Personagens caricatos, mas nos convencem

(Reprodução/Netflix)

Logo no primeiro episódio, o espectador é surpreendido com inúmeras representações caricatas: policiais impulsivos e cegos por justiça, líderes com desejo de tornar o mundo um lugar melhor (sob óticas muito singulares), mulheres fragilizadas e perseguidas por mostrarem sua força. Não há nada muito inédito nos personagens apresentados, mas a previsibilidade traz conforto, pois as características expostas são a única certeza que o espectador tem em meio a uma trama em que é difícil imaginar o rumo que será tomado.

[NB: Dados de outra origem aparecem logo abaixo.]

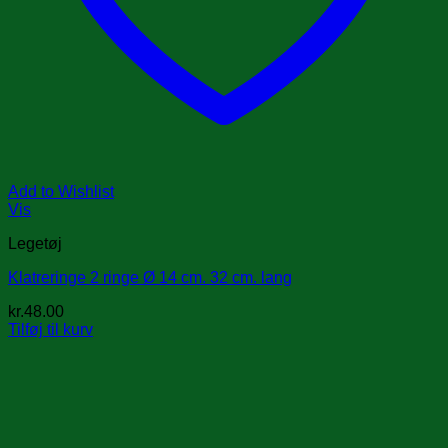
Add to Wishlist
Vis
Legetøj
Klatreringe 2 ringe Ø 14 cm. 32 cm. lang
kr.
48.00
Tilføj til kurv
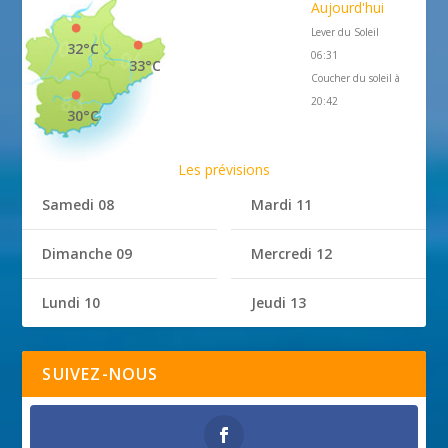
Aujourd'hui
Lever du Soleil
32°C
06:31
33°C
Coucher du soleil à
20:42
30°C
Les prévisions
Samedi 08
Mardi 11
Dimanche 09
Mercredi 12
Lundi 10
Jeudi 13
SUIVEZ-NOUS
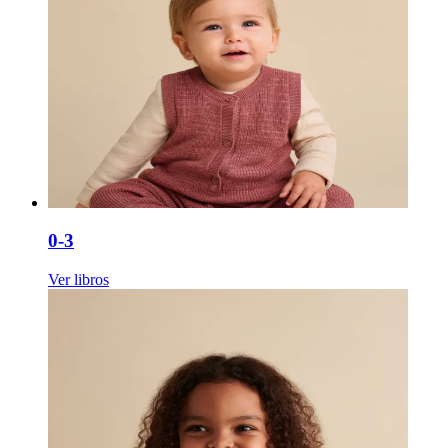
0-3
Ver libros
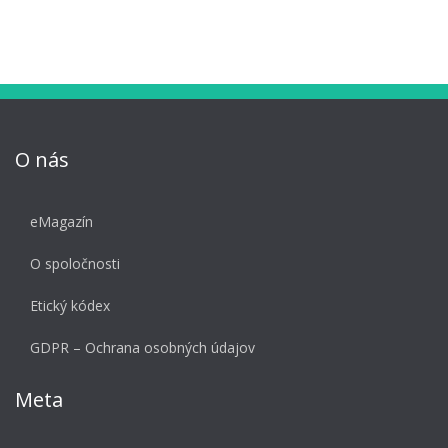
O nás
eMagazín
O spoločnosti
Etický kódex
GDPR – Ochrana osobných údajov
Meta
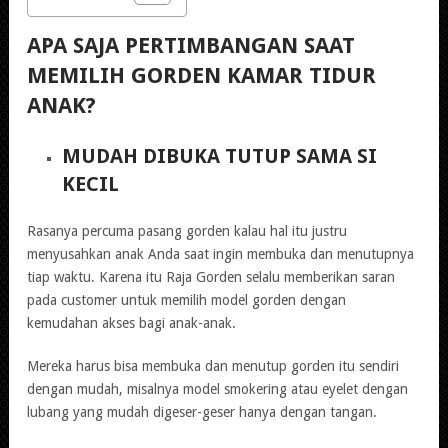
APA SAJA PERTIMBANGAN SAAT
MEMILIH GORDEN KAMAR TIDUR
ANAK?
MUDAH DIBUKA TUTUP SAMA SI
KECIL
Rasanya percuma pasang gorden kalau hal itu justru
menyusahkan anak Anda saat ingin membuka dan menutupnya
tiap waktu. Karena itu Raja Gorden selalu memberikan saran
pada customer untuk memilih model gorden dengan
kemudahan akses bagi anak-anak.
Mereka harus bisa membuka dan menutup gorden itu sendiri
dengan mudah, misalnya model smokering atau eyelet dengan
lubang yang mudah digeser-geser hanya dengan tangan.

O líder Jung Jinsu (Ahn In Yoo, protagonista do filme de terror #Alive) intriga por seus ideais de mundo perfeito, onde se coloca em posição de justiceiro das vontades divinas e deseja extinguir o mal do mundo. Porém, sua régua moral se baseia muito mais em conclusões pessoais, unilaterais, do que no bem da coletividade — trazendo repulsa comparável ao que o público sentiu pelo desprezível Light Yagami, personagem principal de Death Note, que defendia valores semelhantes.

(Reprodução/Netflix)

Em paralelo, um policial enlutado cruza seu caminho, confronta suas convicções e é igualmente atingido no âmago de sua sensibilidade, criando um vínculo conflituoso com o líder Jinsu. No entanto, Profecia do Inferno dá seus primeiros passos em falso ao esquecer do personagem que sustentou parte da narrativa. O policial, com tal nível de magnitude na trama, escolhido a dedo pelo porta-voz da seita Nova Verdade, teve seu destino subentendido aos olhos do público — e não, isto não é um pedido para que o roteiro venha mastigado para fácil degustação e entendimento do espectador, mas o personagem merecia mais exposição de sua situação. O olhar frio mostrado em sua última cena definitivamente tem mais histórias a contar.

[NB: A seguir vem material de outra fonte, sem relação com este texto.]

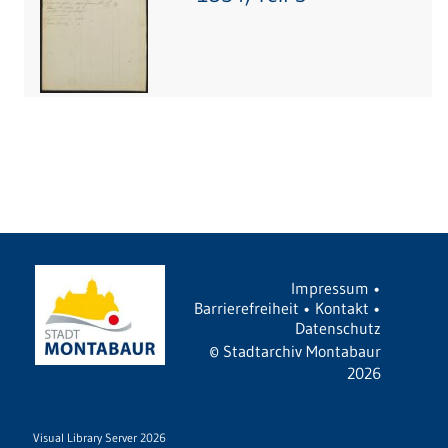
Impressum
•
Barrierefreiheit
•
Kontakt
•
Datenschutz
©
Stadtarchiv Montabaur
2026
Visual Library Server 2026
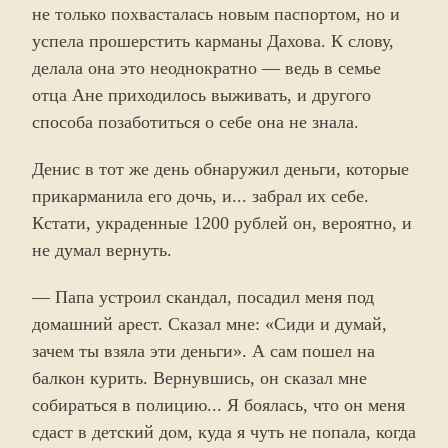
не только похвасталась новым паспортом, но и
успела прошерстить карманы Дахова. К слову,
делала она это неоднократно — ведь в семье
отца Ане приходилось выживать, и другого
способа позаботиться о себе она не знала.
Денис в тот же день обнаружил деньги, которые
прикарманила его дочь, и... забрал их себе.
Кстати, украденные 1200 рублей он, вероятно, и
не думал вернуть.
— Папа устроил скандал, посадил меня под
домашний арест. Сказал мне: «Сиди и думай,
зачем ты взяла эти деньги». А сам пошел на
балкон курить. Вернувшись, он сказал мне
собираться в полицию... Я боялась, что он меня
сдаст в детский дом, куда я чуть не попала, когда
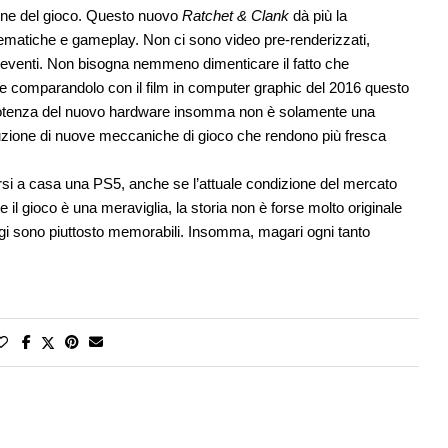
one del gioco. Questo nuovo
Ratchet & Clank
dà più la
inematiche e gameplay. Non ci sono video pre-renderizzati,
 eventi. Non bisogna nemmeno dimenticare il fatto che
e comparandolo con il film in computer graphic del 2016 questo
 potenza del nuovo hardware insomma non è solamente una
uzione di nuove meccaniche di gioco che rendono più fresca
arsi a casa una PS5, anche se l’attuale condizione del mercato
l gioco è una meraviglia, la storia non è forse molto originale
gi sono piuttosto memorabili. Insomma, magari ogni tanto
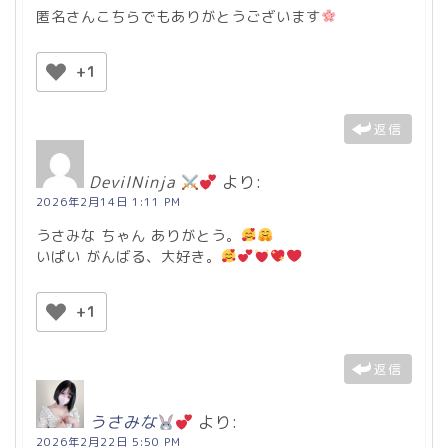
匿名さんこちらでもありがとうございます
+1
返信
DevilNinja
より:
2026年2月14日 1:11 PM
うさみな ちゃん ありがとう。
いぱい がんばる、大好き。
+1
返信
うさみな
より:
2026年2月22日 5:50 PM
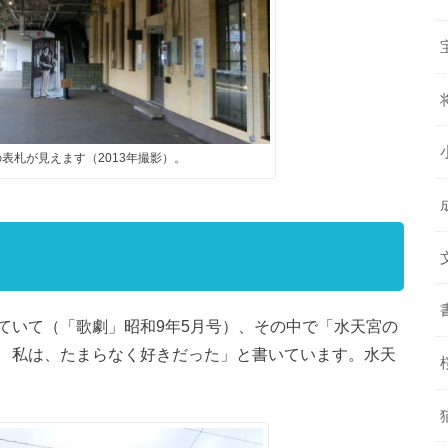
表札が見えます（2013年撮影）。
ていて（「歌劇」昭和9年5月号）、その中で「水天宮の
 私は、たまらなく好きだった」と書いています。水天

Ao longo da trama, Profecia do Inferno entrega o conceito de desgraça transmitida, delineado pelo poder das redes sociais e, apesar das barbaridades arcaicas exibidas, tudo é muito atual. O espectador fica imerso em uma narrativa em que os personagens também estão inseridos, dificultando a assimilação dos fatos em curto prazo. Quando caímos na real, o dorama já traz novos elementos para ocupar nossa atenção e nos alienar. Por fim, a experiência é inebriante mas deixa furos inquietantes, que aumentam nossas expectativas para o que vem a seguir. Será uma decepção imperdoável se a Netflix não produzir uma segunda temporada.